TASK TO COMPLETE:
Look through the material below. Return exactly the lines from the one with "od and that's" through the one with "rward. I'm taking", both included.

-- SUPPLIED MATERIAL follows --

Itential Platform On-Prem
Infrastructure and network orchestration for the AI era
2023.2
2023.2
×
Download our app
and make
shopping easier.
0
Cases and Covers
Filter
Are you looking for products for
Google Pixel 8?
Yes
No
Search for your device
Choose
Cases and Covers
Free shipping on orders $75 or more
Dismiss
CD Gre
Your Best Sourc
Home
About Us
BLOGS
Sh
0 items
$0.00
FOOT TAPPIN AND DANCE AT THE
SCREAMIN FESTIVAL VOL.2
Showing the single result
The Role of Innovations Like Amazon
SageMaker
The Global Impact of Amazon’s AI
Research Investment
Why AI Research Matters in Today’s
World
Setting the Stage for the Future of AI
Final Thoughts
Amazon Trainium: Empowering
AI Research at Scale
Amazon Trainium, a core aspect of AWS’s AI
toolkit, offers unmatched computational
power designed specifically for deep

-- SUPPLIED MATERIAL concluded --
-- SUPPLIED MATERIAL follows --

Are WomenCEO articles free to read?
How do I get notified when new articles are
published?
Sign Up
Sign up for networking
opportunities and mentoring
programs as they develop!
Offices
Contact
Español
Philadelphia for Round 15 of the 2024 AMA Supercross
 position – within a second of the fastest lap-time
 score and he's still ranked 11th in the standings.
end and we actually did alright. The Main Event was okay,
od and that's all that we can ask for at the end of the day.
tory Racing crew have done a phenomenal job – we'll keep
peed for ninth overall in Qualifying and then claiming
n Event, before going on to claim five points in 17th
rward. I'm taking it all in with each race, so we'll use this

-- SUPPLIED MATERIAL concluded --
-- SUPPLIED MATERIAL follows --

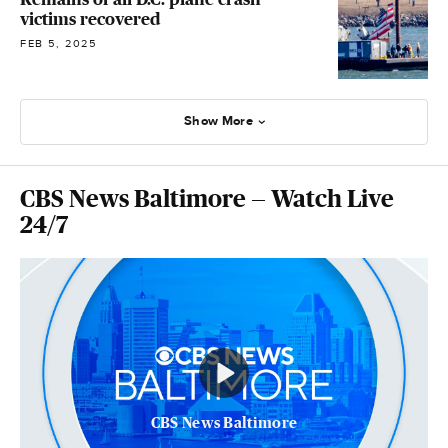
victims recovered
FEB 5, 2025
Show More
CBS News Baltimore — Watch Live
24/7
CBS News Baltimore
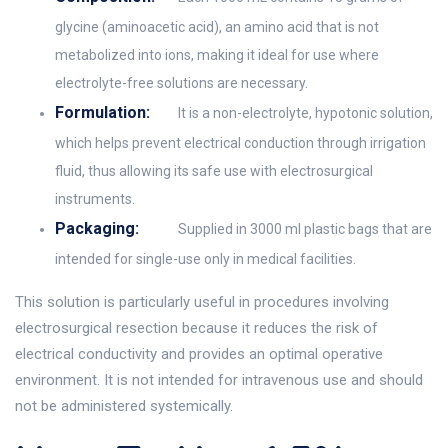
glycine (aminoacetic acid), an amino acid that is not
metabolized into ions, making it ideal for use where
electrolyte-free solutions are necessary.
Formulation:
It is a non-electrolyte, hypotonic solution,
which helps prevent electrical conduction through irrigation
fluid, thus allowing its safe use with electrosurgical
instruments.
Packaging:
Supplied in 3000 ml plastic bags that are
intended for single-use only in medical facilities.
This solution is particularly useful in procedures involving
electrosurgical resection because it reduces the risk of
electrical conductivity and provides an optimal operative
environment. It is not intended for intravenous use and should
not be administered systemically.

-- SUPPLIED MATERIAL concluded --

TASK ANSWER:
od and that's all that we can ask for at the end of the day.
tory Racing crew have done a phenomenal job – we'll keep
peed for ninth overall in Qualifying and then claiming
n Event, before going on to claim five points in 17th
rward. I'm taking it all in with each race, so we'll use this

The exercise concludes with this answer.